La salle, composée majoritairement de journalistes égyptiens, a applaudi, ce qui est très inhabituel dans une réunion de ce type. De quoi déclencher une expression étonnée de M. Tusk qui, avec un sens douteux de l’ironie, déclarait : « J’apprécie l’enthousiasme de vos médias, il est impossible de déclencher une telle réaction en Europe, félicitations. »

« Mains étrangères »

Ce final assez tendu aura masqué le but initial d’une réunion désormais promise à d’autres éditions – dont la prochaine, à Bruxelles, en 2022. Les dirigeants des deux ensembles entendaient évidemment évoquer les conflits au Moyen-Orient, à savoir, selon la chancelière allemande Angela Merkel, la Syrie, la Libye, l’Iran et le Yémen.

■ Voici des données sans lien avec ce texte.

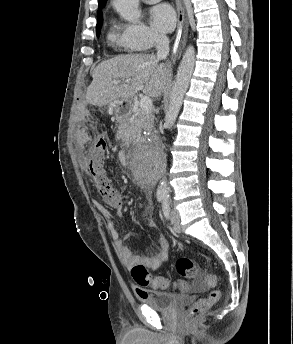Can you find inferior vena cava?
Masks as SVG:
<instances>
[{"label":"inferior vena cava","mask_w":293,"mask_h":344,"mask_svg":"<svg viewBox=\"0 0 293 344\" xmlns=\"http://www.w3.org/2000/svg\"><path fill=\"white\" fill-rule=\"evenodd\" d=\"M154 39L157 57L159 59H165L169 53V38L164 34L156 33Z\"/></svg>","instance_id":"1"}]
</instances>
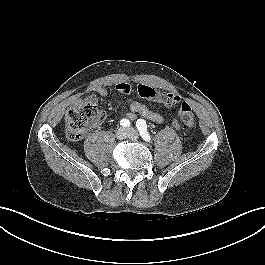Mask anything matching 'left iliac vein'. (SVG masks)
Returning <instances> with one entry per match:
<instances>
[{
    "instance_id": "1",
    "label": "left iliac vein",
    "mask_w": 265,
    "mask_h": 265,
    "mask_svg": "<svg viewBox=\"0 0 265 265\" xmlns=\"http://www.w3.org/2000/svg\"><path fill=\"white\" fill-rule=\"evenodd\" d=\"M128 133H129V136H135L136 135V131L133 129V128H129L127 129Z\"/></svg>"
}]
</instances>
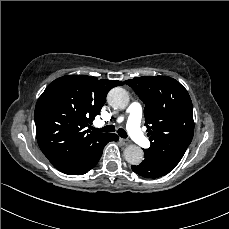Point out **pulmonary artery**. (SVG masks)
Segmentation results:
<instances>
[{
  "mask_svg": "<svg viewBox=\"0 0 229 229\" xmlns=\"http://www.w3.org/2000/svg\"><path fill=\"white\" fill-rule=\"evenodd\" d=\"M143 118V107L142 104L138 101L130 103L125 111L118 116L117 122L123 123L126 122V130L132 136L133 140L139 145L146 147L149 145L150 140L147 136L142 133L141 123ZM104 121L97 122V126H104Z\"/></svg>",
  "mask_w": 229,
  "mask_h": 229,
  "instance_id": "obj_1",
  "label": "pulmonary artery"
}]
</instances>
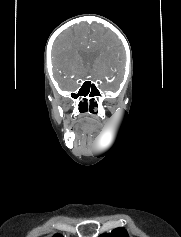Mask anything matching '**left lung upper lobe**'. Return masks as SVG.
Segmentation results:
<instances>
[{"mask_svg": "<svg viewBox=\"0 0 181 237\" xmlns=\"http://www.w3.org/2000/svg\"><path fill=\"white\" fill-rule=\"evenodd\" d=\"M99 237H129L124 228H116L111 233H104Z\"/></svg>", "mask_w": 181, "mask_h": 237, "instance_id": "obj_1", "label": "left lung upper lobe"}]
</instances>
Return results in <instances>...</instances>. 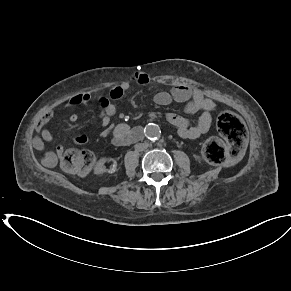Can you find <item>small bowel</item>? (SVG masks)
Wrapping results in <instances>:
<instances>
[{"mask_svg":"<svg viewBox=\"0 0 291 291\" xmlns=\"http://www.w3.org/2000/svg\"><path fill=\"white\" fill-rule=\"evenodd\" d=\"M132 82L140 86H145L150 82V78L147 74L138 72L132 76ZM130 87L131 83L129 81H123L113 86L107 96L99 98L100 111L98 117L104 128L110 127V120L117 112V106L113 101L123 98ZM90 99L91 95L89 93H80L71 97L63 106L69 107L85 104L89 102ZM153 101L160 106H166L172 101H178L185 103L184 110L188 114L197 111L202 112L194 124H191L187 118L174 113L166 115V119L177 128L178 134L182 138L195 139L206 134L210 130L212 123L211 113L215 109V104L212 100L206 98L200 90L186 85H176L170 91L157 92L153 97ZM54 114V110H49L37 123L36 130L38 135L33 138V146L38 150L44 148L45 142H51L53 140V135L47 128V124L53 118ZM78 118L77 113H72L69 116L71 122H76ZM130 132V127L124 123L117 124L112 128L114 138H124ZM87 140L88 137L86 135H80L75 137L74 142L83 144L87 142ZM64 151V146L58 145L54 153L49 152L45 155L43 162L46 165H52L57 158L63 155Z\"/></svg>","mask_w":291,"mask_h":291,"instance_id":"small-bowel-1","label":"small bowel"}]
</instances>
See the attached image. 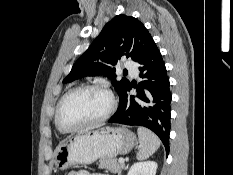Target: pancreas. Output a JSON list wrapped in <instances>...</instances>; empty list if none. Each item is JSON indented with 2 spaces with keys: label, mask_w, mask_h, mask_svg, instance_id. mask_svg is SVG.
Wrapping results in <instances>:
<instances>
[{
  "label": "pancreas",
  "mask_w": 233,
  "mask_h": 175,
  "mask_svg": "<svg viewBox=\"0 0 233 175\" xmlns=\"http://www.w3.org/2000/svg\"><path fill=\"white\" fill-rule=\"evenodd\" d=\"M98 163L100 169H107L112 173H118V175H121V172L124 169V165L119 163L115 158L100 159Z\"/></svg>",
  "instance_id": "1"
}]
</instances>
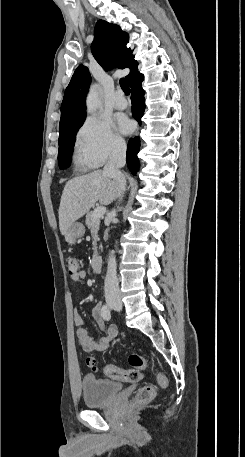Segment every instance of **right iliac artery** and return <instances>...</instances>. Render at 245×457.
Instances as JSON below:
<instances>
[{
	"label": "right iliac artery",
	"instance_id": "right-iliac-artery-1",
	"mask_svg": "<svg viewBox=\"0 0 245 457\" xmlns=\"http://www.w3.org/2000/svg\"><path fill=\"white\" fill-rule=\"evenodd\" d=\"M101 315L102 317L105 319V320H110L111 318V315H110V308L107 304H105L103 307H102V310H101Z\"/></svg>",
	"mask_w": 245,
	"mask_h": 457
}]
</instances>
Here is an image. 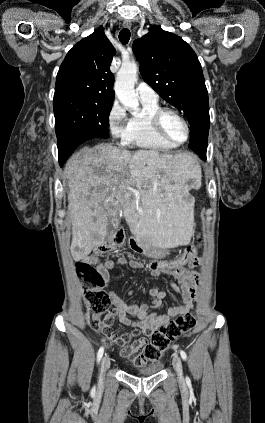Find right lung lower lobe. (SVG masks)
Returning <instances> with one entry per match:
<instances>
[{
    "label": "right lung lower lobe",
    "instance_id": "obj_1",
    "mask_svg": "<svg viewBox=\"0 0 265 423\" xmlns=\"http://www.w3.org/2000/svg\"><path fill=\"white\" fill-rule=\"evenodd\" d=\"M93 139L92 136H88L82 133H71L61 139L62 145L66 147L69 152H72L83 142Z\"/></svg>",
    "mask_w": 265,
    "mask_h": 423
}]
</instances>
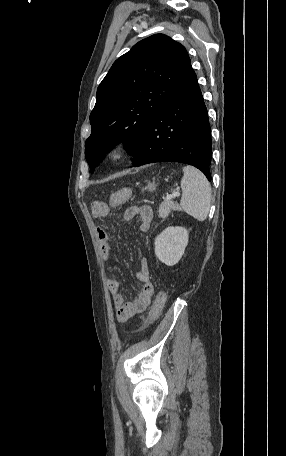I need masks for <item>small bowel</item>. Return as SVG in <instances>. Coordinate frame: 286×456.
Masks as SVG:
<instances>
[{"label":"small bowel","instance_id":"c3829d8e","mask_svg":"<svg viewBox=\"0 0 286 456\" xmlns=\"http://www.w3.org/2000/svg\"><path fill=\"white\" fill-rule=\"evenodd\" d=\"M96 213L99 214L97 211ZM124 220H136L138 228L141 231H147L152 224L153 211L149 206H132L126 209L124 213ZM97 236L104 259L109 262L111 247L107 228L105 226L99 227ZM136 279L141 284V290L137 297L133 300H127L120 292L119 281L111 278L106 280L107 288L112 295L113 304L116 309V317L120 322H125L136 314L143 312L151 302L153 285L150 280L148 258L144 257L141 259Z\"/></svg>","mask_w":286,"mask_h":456}]
</instances>
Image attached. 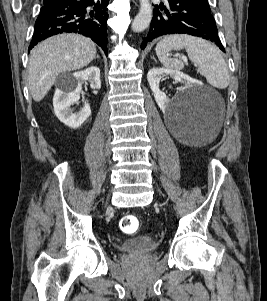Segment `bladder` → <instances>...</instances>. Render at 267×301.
Wrapping results in <instances>:
<instances>
[{"mask_svg":"<svg viewBox=\"0 0 267 301\" xmlns=\"http://www.w3.org/2000/svg\"><path fill=\"white\" fill-rule=\"evenodd\" d=\"M157 248V241L149 235H138L123 241L119 250L125 253H148Z\"/></svg>","mask_w":267,"mask_h":301,"instance_id":"31cf9c89","label":"bladder"}]
</instances>
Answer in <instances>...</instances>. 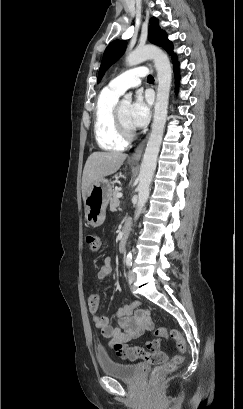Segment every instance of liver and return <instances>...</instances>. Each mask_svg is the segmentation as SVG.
I'll return each instance as SVG.
<instances>
[{
  "instance_id": "liver-1",
  "label": "liver",
  "mask_w": 243,
  "mask_h": 409,
  "mask_svg": "<svg viewBox=\"0 0 243 409\" xmlns=\"http://www.w3.org/2000/svg\"><path fill=\"white\" fill-rule=\"evenodd\" d=\"M127 154L119 152H94L84 166L82 176V196L85 198L87 192L93 184L99 182L104 177L119 170Z\"/></svg>"
}]
</instances>
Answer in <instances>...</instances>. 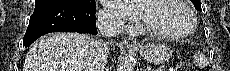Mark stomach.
Instances as JSON below:
<instances>
[{"label":"stomach","instance_id":"stomach-1","mask_svg":"<svg viewBox=\"0 0 230 71\" xmlns=\"http://www.w3.org/2000/svg\"><path fill=\"white\" fill-rule=\"evenodd\" d=\"M139 53L144 60L154 64H163L172 56L170 48L159 43L146 45L140 49Z\"/></svg>","mask_w":230,"mask_h":71}]
</instances>
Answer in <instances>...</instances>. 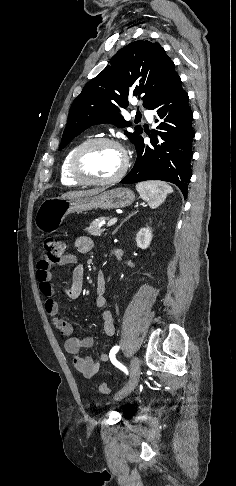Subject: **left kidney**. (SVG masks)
<instances>
[{
  "instance_id": "5707ae66",
  "label": "left kidney",
  "mask_w": 236,
  "mask_h": 486,
  "mask_svg": "<svg viewBox=\"0 0 236 486\" xmlns=\"http://www.w3.org/2000/svg\"><path fill=\"white\" fill-rule=\"evenodd\" d=\"M152 240V232L149 227H144L139 230L136 236L137 246L141 249H147Z\"/></svg>"
}]
</instances>
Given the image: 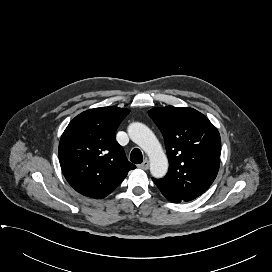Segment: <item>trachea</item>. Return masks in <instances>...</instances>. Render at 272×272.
<instances>
[{"instance_id": "3493384b", "label": "trachea", "mask_w": 272, "mask_h": 272, "mask_svg": "<svg viewBox=\"0 0 272 272\" xmlns=\"http://www.w3.org/2000/svg\"><path fill=\"white\" fill-rule=\"evenodd\" d=\"M130 161L135 164H140L143 161L142 152L138 148H134L130 154Z\"/></svg>"}]
</instances>
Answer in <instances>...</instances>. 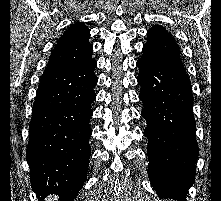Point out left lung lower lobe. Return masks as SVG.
Listing matches in <instances>:
<instances>
[{
    "label": "left lung lower lobe",
    "instance_id": "obj_1",
    "mask_svg": "<svg viewBox=\"0 0 221 201\" xmlns=\"http://www.w3.org/2000/svg\"><path fill=\"white\" fill-rule=\"evenodd\" d=\"M137 67L141 115L147 122L149 180L159 196L186 201L198 158L191 82L185 71L145 57Z\"/></svg>",
    "mask_w": 221,
    "mask_h": 201
}]
</instances>
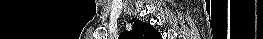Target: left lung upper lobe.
Here are the masks:
<instances>
[{
	"mask_svg": "<svg viewBox=\"0 0 263 39\" xmlns=\"http://www.w3.org/2000/svg\"><path fill=\"white\" fill-rule=\"evenodd\" d=\"M119 38L121 39H159L161 35L153 28L151 24L140 20L135 21L131 31H123Z\"/></svg>",
	"mask_w": 263,
	"mask_h": 39,
	"instance_id": "1",
	"label": "left lung upper lobe"
}]
</instances>
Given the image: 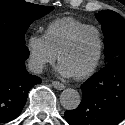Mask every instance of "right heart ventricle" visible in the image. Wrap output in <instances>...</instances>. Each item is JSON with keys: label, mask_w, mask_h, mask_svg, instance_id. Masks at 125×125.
<instances>
[{"label": "right heart ventricle", "mask_w": 125, "mask_h": 125, "mask_svg": "<svg viewBox=\"0 0 125 125\" xmlns=\"http://www.w3.org/2000/svg\"><path fill=\"white\" fill-rule=\"evenodd\" d=\"M87 25L74 17L59 18L47 25L44 36L50 49L57 55L69 37Z\"/></svg>", "instance_id": "obj_1"}]
</instances>
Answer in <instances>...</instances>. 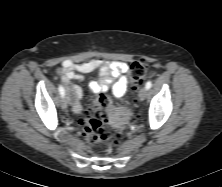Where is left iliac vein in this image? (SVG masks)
I'll return each instance as SVG.
<instances>
[{
	"label": "left iliac vein",
	"instance_id": "4c4485c4",
	"mask_svg": "<svg viewBox=\"0 0 222 187\" xmlns=\"http://www.w3.org/2000/svg\"><path fill=\"white\" fill-rule=\"evenodd\" d=\"M148 89L146 87H143L139 91V100L143 101L147 97Z\"/></svg>",
	"mask_w": 222,
	"mask_h": 187
}]
</instances>
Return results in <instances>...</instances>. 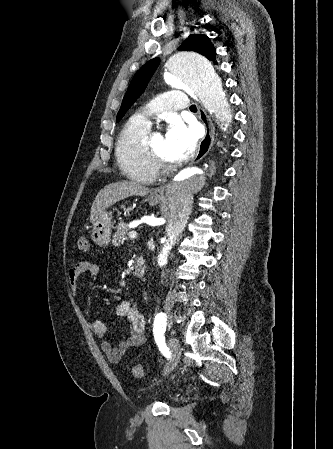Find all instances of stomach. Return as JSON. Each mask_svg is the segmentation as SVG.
<instances>
[{"mask_svg":"<svg viewBox=\"0 0 333 449\" xmlns=\"http://www.w3.org/2000/svg\"><path fill=\"white\" fill-rule=\"evenodd\" d=\"M161 198L149 199L152 206L158 204ZM92 239L100 247L106 246L110 242V236L112 231V216L110 213L104 211L94 222L92 223Z\"/></svg>","mask_w":333,"mask_h":449,"instance_id":"obj_1","label":"stomach"}]
</instances>
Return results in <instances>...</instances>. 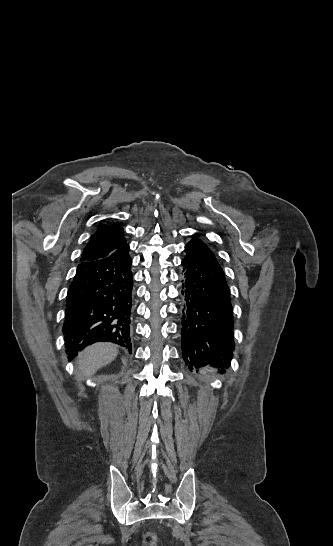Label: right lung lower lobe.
Masks as SVG:
<instances>
[{
  "label": "right lung lower lobe",
  "mask_w": 333,
  "mask_h": 546,
  "mask_svg": "<svg viewBox=\"0 0 333 546\" xmlns=\"http://www.w3.org/2000/svg\"><path fill=\"white\" fill-rule=\"evenodd\" d=\"M128 244L108 256L82 261L66 299L63 334L72 359L95 342H112L131 352L133 274Z\"/></svg>",
  "instance_id": "98d812e1"
}]
</instances>
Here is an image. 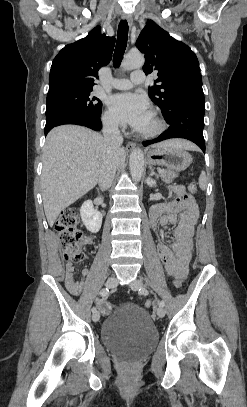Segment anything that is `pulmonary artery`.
<instances>
[{
    "mask_svg": "<svg viewBox=\"0 0 247 407\" xmlns=\"http://www.w3.org/2000/svg\"><path fill=\"white\" fill-rule=\"evenodd\" d=\"M145 81V75L142 70H137L133 72L129 79L121 78V79H114L111 81L110 85L114 89H129L133 85L141 84Z\"/></svg>",
    "mask_w": 247,
    "mask_h": 407,
    "instance_id": "obj_1",
    "label": "pulmonary artery"
}]
</instances>
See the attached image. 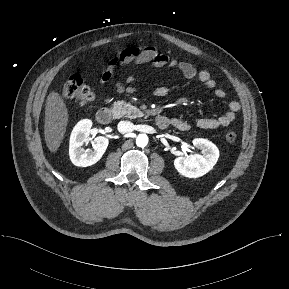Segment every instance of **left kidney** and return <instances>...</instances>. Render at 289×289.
I'll return each mask as SVG.
<instances>
[{
  "label": "left kidney",
  "mask_w": 289,
  "mask_h": 289,
  "mask_svg": "<svg viewBox=\"0 0 289 289\" xmlns=\"http://www.w3.org/2000/svg\"><path fill=\"white\" fill-rule=\"evenodd\" d=\"M193 145L201 150L202 154H194L190 157H178L174 160L176 170L188 178H198L208 173L217 163L219 150L211 141L196 138Z\"/></svg>",
  "instance_id": "5707ae66"
}]
</instances>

Sans oublier la lutte contre le terrorisme islamiste.

Du côté arabe, on a surtout dénoncé les « mains étrangères » – à savoir l’Iran et la Turquie – qui pollueraient ces conflits, et avancé que c’est la cause palestinienne qui devait, avant tout, retenir l’attention. Les Européens répondant que la solution des deux Etats restait leur priorité et qu’ils consacraient 3,52 milliards d’euros pour le soutien à l’Autorité palestinienne.

En définitive, la migration, qui devait être le thème principal de la réunion quand elle fut conçue – à l’automne dernier – n’aura été que très brièvement évoquée, avec l’affirmation d’une nécessité de régler ses « causes profondes ». A la fin de l’année dernière, les dirigeants européens avaient envisagé la création, en Egypte notamment, de « plates-formes de débarquement » pour les migrants africains désireux de gagner l’Europe.

Ils s’étaient attiré des réponses cinglantes de la part de l’Union africaine, comme le confirme un long texte élaboré à la fin de 2018 et dont Le Monde a pris connaissance. Le projet de l’UE y était décrit comme contraire aux lois internationales, comme un prélude à l’établissement de « centres de détention » et comme une violation de la souveraineté des Etats africains. Autant dire qu’il ne verra jamais le jour.